The ruling could have implications far beyond Baltimore if employee unions around the state use similar arguments to challenge budgetary furloughs, union and legal experts said.

The decision by Senior U.S. District Judge Joseph H. Young involves members of the Baltimore Teachers Union and the city's Fraternal Order of Police, who were furloughed 2 1/2 days each between Jan. 16 and April 15. The judge ordered that their pay be restored within 30 days.

Judge Young said the city had a contractual obligation to pay employees their negotiated salaries.

"Once a fiscal year has begun, an employee has every reason to expect that the wage rates fixed for that year will remain constant throughout the year," he stated. "City employees were justifiably relying on full paychecks to pay for such essentials as food and housing."

Mayor Kurt L. Schmoke said the ruling could cost $3.3 million in back pay for teachers and police officers alone.

If other city workers who endured furloughs "exercised the same rights, we would have to make up [an additional] $4 million," the mayor said.

The City Union of Baltimore and Local 44 of the American Federation of State County and Municipal Employees have similar lawsuits pending in city Circuit Court.

The mayor warned that furloughs were the city's only way of avoiding layoffs and that without that option, it could be forced to lay off workers if hit by a proposed cut in state aid this fiscal year.

Employee unions, meanwhile, saw the Sept. 18 ruling as a potent weapon for fending off attacks on their contracts.

"We are elated," said Lorretta Johnson, co-president of the 8,700-member Baltimore Teachers Union. "We never thought the mayor had the right to do what he did."

William H. Bolander, executive director of AFSCME Council 92, said more than 40,000 state employees were furloughed this year.

"I'm glad to see we're beginning to get some justice with this," he said of the judge's ruling. "I think it's quite possible that we can go back to this issue."

But police union officials were offended that the mayor would challenge the ruling a day after pledging support for the police at the funeral of an officer killed in the line of duty.

Herbert R. Weiner, an attorney for the police union, said the mayor's position "sends a real chilling message to the membership -- we can no longer trust the city. At a time like this, it really hurts."
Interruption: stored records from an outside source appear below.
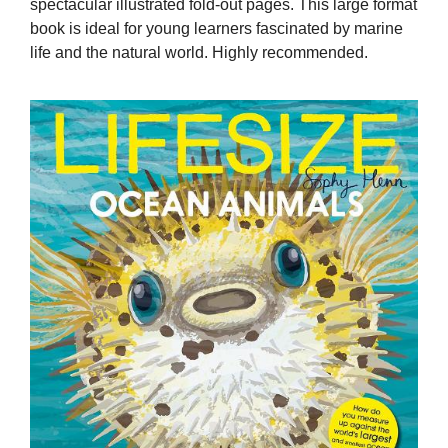
spectacular illustrated fold-out pages. This large format
book is ideal for young learners fascinated by marine
life and the natural world. Highly recommended.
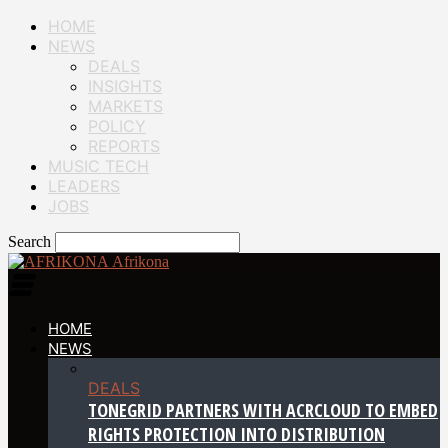
HOME
NEWS
DEALS
INSIGHTS
MARKETS
POLICY
REPORTS
MUSIC TECH
LEADERS
JOBS
Search
Afrikona
HOME
NEWS
DEALS
TONEGRID PARTNERS WITH ACRCLOUD TO EMBED
RIGHTS PROTECTION INTO DISTRIBUTION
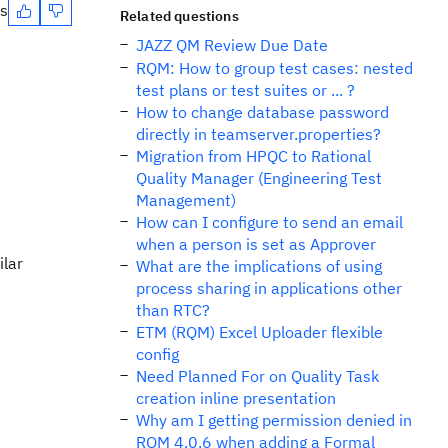
es
Related questions
JAZZ QM Review Due Date
RQM: How to group test cases: nested
test plans or test suites or ... ?
How to change database password
directly in teamserver.properties?
Migration from HPQC to Rational
Quality Manager (Engineering Test
Management)
How can I configure to send an email
when a person is set as Approver
ilar
What are the implications of using
process sharing in applications other
than RTC?
ETM (RQM) Excel Uploader flexible
config
Need Planned For on Quality Task
creation inline presentation
Why am I getting permission denied in
RQM 4.0.6 when adding a Formal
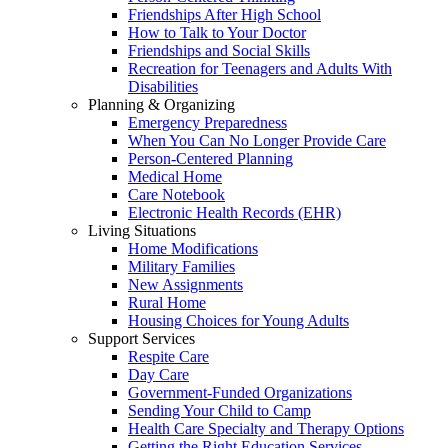
Friendships After High School
How to Talk to Your Doctor
Friendships and Social Skills
Recreation for Teenagers and Adults With
Disabilities
Planning & Organizing
Emergency Preparedness
When You Can No Longer Provide Care
Person-Centered Planning
Medical Home
Care Notebook
Electronic Health Records (EHR)
Living Situations
Home Modifications
Military Families
New Assignments
Rural Home
Housing Choices for Young Adults
Support Services
Respite Care
Day Care
Government-Funded Organizations
Sending Your Child to Camp
Health Care Specialty and Therapy Options
Getting the Right Education Services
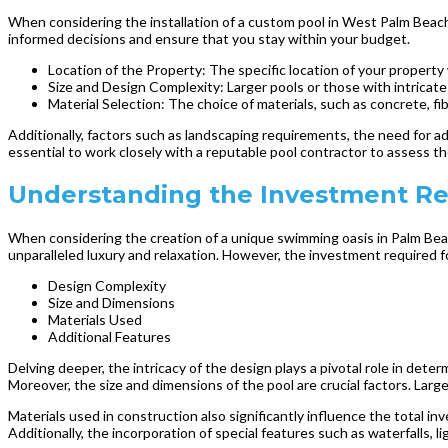
When considering the installation of a custom pool in West Palm Beach
informed decisions and ensure that you stay within your budget.
Location of the Property: The specific location of your property w
Size and Design Complexity: Larger pools or those with intricate 
Material Selection: The choice of materials, such as concrete, fiber
Additionally, factors such as landscaping requirements, the need for addi
essential to work closely with a reputable pool contractor to assess th
Understanding the Investment Re
When considering the creation of a unique swimming oasis in Palm Beach
unparalleled luxury and relaxation. However, the investment required fo
Design Complexity
Size and Dimensions
Materials Used
Additional Features
Delving deeper, the intricacy of the design plays a pivotal role in deter
Moreover, the size and dimensions of the pool are crucial factors. Larg
Materials used in construction also significantly influence the total i
Additionally, the incorporation of special features such as waterfalls,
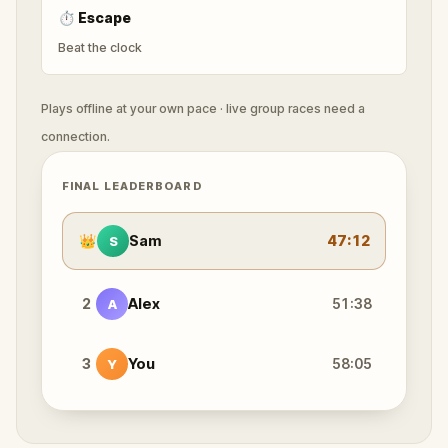
⏱
Escape
Beat the clock
Plays offline at your own pace · live group races need a
connection.
FINAL LEADERBOARD
👑
Sam
47:12
S
2
Alex
51:38
A
3
You
58:05
Y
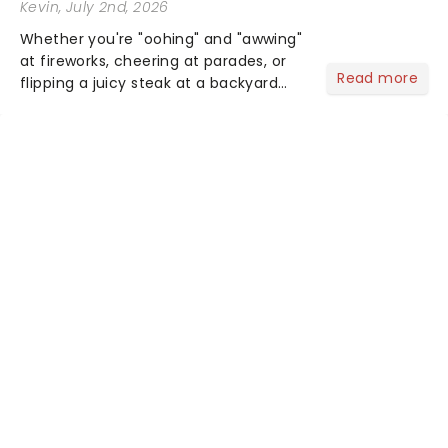
Kevin
, July 2nd, 2026
Whether you're "oohing" and "awwing"
at fireworks, cheering at parades, or
Read more
flipping a juicy steak at a backyard
barbecue, nothing says celebration
like Independence Day - and we've
got an endless selection of live
entertainment to keep the...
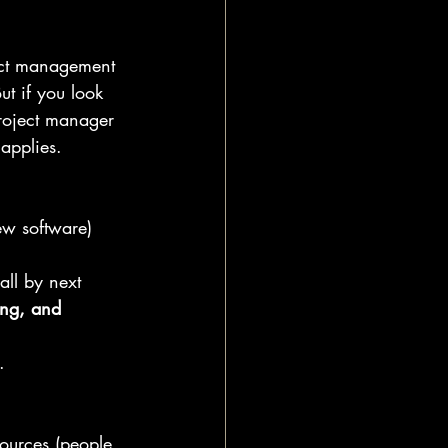
ject management 
ut if you look 
roject manager 
applies.
ew software) 
all by next 
ing, and 
.
esources (people, 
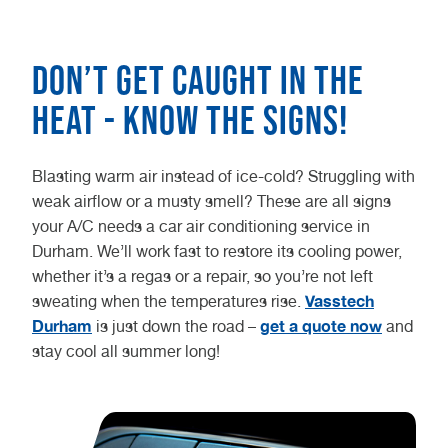
Don’t get caught in the
heat - know the signs!
Blasting warm air instead of ice-cold? Struggling with
weak airflow or a musty smell? These are all signs
your A/C needs a car air conditioning service in
Durham. We’ll work fast to restore its cooling power,
whether it’s a regas or a repair, so you’re not left
Vasstech
sweating when the temperatures rise.
Durham
get a quote now
is just down the road –
and
stay cool all summer long!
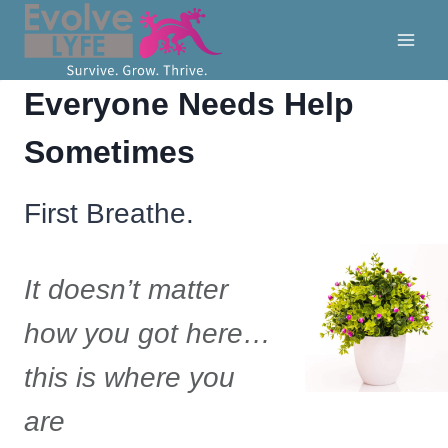
Skip
to
content
Everyone Needs Help
Sometimes
First Breathe.
It doesn’t matter
how you got here…
this is where you
are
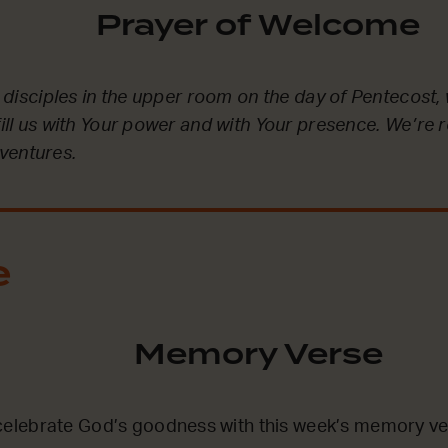
Prayer of Welcome
he disciples in the upper room on the day of Pentecost, 
fill us with Your power and with Your presence. We’re 
ventures.
e
Memory Verse
lebrate God’s goodness with this week’s memory ve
City lawyers had argued that the furlough was legal under emergency state legislation last year authorizing local governments to take drastic action to deal with cuts in state aid.

In his decision, Judge Young did not rule on whether a piece of that legislation known as the Neall Amendment was constitutional.

But he also said the legislation doesn't give Baltimore the authority to break contracts with its workers.

A contract could be broken only if it was necessary to serve an important public purpose, the judge said, and in this case, he said, it was not.

He went on to note that the cuts in state aid to the city amounted to a tiny fraction of its $2 billion budget for fiscal 1992. And they came on the heels of a property tax cut of 5 cents per $100 of assessed value.

"Alternatives always exist to imposing the cost of budgetary shortfalls on a class of contracting parties such as city employees," Judge Young said. "The city could have shifted the burden from another governmental program, or it could have raised taxes, an option the court recognizes would not have been popular among politician-legislators."

Legal authorities were still sorting out the ruling's implications last night.

In Baltimore, the most immediate question is the effect it will have on the other lawsuits by city employees.

"The chances are that the decisions will follow Judge Young's decision," said Ambrose Hartman, deputy city solicitor.

If that happens, Mr. Schmoke said, "layoffs would be our only alternative. Our choices for dealing with a midyear economic crisis are limited."

"These cases are invariably going to turn on the particular facts ,, and circumstances," said Jack Schwartz, chief counsel for opinions for the state attorney general's office, who had not read the ruling.

If employees in another jurisdiction challenge a similar furlough, a judge is likely to look closely at the reasons raised by the local government in taking that action, he said.

"If the issue is the justification, then that justification -- or lack of it -- is going to depend on the particular facts," Mr. Schwartz said. "That's going to vary significantly from one place to another."

Margaret-Ann Howie, a legal expert with the Maryland Association of Boards of Education, said the ruling could clear the way for challenges to any local government that imposes similar furloughs.